RECONQUISTA

  • 01-07-20 16:01 Alter: 4 Jahr/e

    Der Jägeradel Europas


    Haplogruppen der in Megalithgräbern bestatteten Toten


    Links: Zusammensetzung („Admixture“) aus der Megalith- und Trichterbecher-Epoche. Der anatolische Anteil (ENF) war wesentlicher höher als heute. Rechts: Typische Zusammensetzungen des skandinavischen Mesolithikums, also der Zeit vor der anatolischen Einwanderung


    Eine Veröffentlichung aus dem Mai 2019 befasst sich mit der genetischen Disposition jener Menschen, die in Megalithbauwerken in Nord- und Westeuropa bestattet sind. Die Megalithkultur entstand ab etwa 4.500 v.d. Zw. an den Küsten Europas und expandierte anschließend in den Mittelmeerraum. Man findet die charakteristischen Bauten – Steinkreise, Menhire, Dolmen, Ganggräber – auch in West- und Nordafrika, in Ägypten und Palästina.
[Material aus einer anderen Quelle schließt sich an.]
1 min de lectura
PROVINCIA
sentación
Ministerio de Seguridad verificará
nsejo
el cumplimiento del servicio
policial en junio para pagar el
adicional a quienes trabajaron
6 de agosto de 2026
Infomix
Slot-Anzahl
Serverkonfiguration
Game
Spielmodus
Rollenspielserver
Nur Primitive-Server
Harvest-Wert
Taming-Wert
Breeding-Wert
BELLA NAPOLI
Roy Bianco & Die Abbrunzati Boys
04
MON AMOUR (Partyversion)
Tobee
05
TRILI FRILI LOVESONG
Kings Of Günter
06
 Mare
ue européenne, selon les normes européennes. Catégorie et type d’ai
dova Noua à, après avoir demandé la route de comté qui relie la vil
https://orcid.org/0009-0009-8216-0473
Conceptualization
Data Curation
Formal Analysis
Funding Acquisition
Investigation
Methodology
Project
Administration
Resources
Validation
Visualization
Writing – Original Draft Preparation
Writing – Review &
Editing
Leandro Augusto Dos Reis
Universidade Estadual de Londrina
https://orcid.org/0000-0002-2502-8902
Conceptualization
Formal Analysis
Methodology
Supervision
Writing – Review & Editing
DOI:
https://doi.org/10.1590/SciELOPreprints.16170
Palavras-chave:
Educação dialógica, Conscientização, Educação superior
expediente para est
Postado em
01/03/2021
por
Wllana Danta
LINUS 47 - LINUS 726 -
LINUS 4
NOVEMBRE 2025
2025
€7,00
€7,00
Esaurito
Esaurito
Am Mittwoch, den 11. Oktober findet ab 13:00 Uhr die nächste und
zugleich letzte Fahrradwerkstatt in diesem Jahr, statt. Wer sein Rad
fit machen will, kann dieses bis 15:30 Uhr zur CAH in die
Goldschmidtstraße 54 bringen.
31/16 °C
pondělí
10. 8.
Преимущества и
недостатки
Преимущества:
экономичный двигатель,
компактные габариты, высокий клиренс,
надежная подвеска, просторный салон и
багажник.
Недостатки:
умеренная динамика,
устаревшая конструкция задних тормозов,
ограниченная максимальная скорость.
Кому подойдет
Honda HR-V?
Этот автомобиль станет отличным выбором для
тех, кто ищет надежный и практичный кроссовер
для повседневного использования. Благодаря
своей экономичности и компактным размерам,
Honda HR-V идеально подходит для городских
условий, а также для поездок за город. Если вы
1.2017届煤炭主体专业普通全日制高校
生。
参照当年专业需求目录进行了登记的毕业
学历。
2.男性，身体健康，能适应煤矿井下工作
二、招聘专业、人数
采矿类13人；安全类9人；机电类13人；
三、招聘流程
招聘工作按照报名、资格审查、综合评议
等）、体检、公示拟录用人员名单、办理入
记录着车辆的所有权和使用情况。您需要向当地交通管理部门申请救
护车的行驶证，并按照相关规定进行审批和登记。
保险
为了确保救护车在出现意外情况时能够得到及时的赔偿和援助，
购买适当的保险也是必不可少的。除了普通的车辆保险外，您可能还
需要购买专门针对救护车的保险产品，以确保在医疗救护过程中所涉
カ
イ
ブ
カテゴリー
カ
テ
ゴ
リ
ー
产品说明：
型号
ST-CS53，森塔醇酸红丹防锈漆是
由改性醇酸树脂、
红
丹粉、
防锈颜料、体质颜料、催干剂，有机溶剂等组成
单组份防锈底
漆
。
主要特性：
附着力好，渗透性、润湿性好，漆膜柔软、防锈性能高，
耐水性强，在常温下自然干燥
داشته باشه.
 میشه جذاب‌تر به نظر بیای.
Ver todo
Schon früh wurde die Ansicht vertreten, daß die aufwendige Architektur nur von einer streng hierarchisch gegliederten Gesellschaft hervorgebracht worden sein kann, in der eine kleine Elite über die Arbeitskraft des größten Teils der Einwohner frei verfügen konnte. Diese Konstellation, die Herrschaft einer kleinen Gruppe von Menschen über die breite Masse der Bevölkerung, zählt bis in die Gegenwart zu den unabdingbaren Voraussetzungen jeder Art von Hochkultur.

    Wer waren also diese Menschen, die sich Megalithgräber errichten ließen und deren Skelette man in den Grabmälern gefunden hat? Die Untersuchungen haben ergeben, daß alle 16 für die betreffende Veröffentlichung untersuchten Personen Angehörige der männlichen Y-Haplogruppe I gewesen sind, acht davon konnten der Untergruppe I2 zugeordnet werden. I (M170) ist die Haplogruppe der europäischen Jäger, die vor 20.000 Jahren noch fast allein den Kontinent besiedelten. Spätere Migrationswellen – zunächst kamen vor etwa 7.000 Jahren anatolische Bauern, die „Bandkeramiker“, mit den für sie typischen Y- Haplogruppen G2a, H, T, J, C1a und E1b, dabenen auch Einwanderer der Haplogruppen R1a/R1b, die heute den Hauptteil der männlichen Bevölkerung stellen - führten zu der genetischen Durchmischung, die wir heute vorfinden.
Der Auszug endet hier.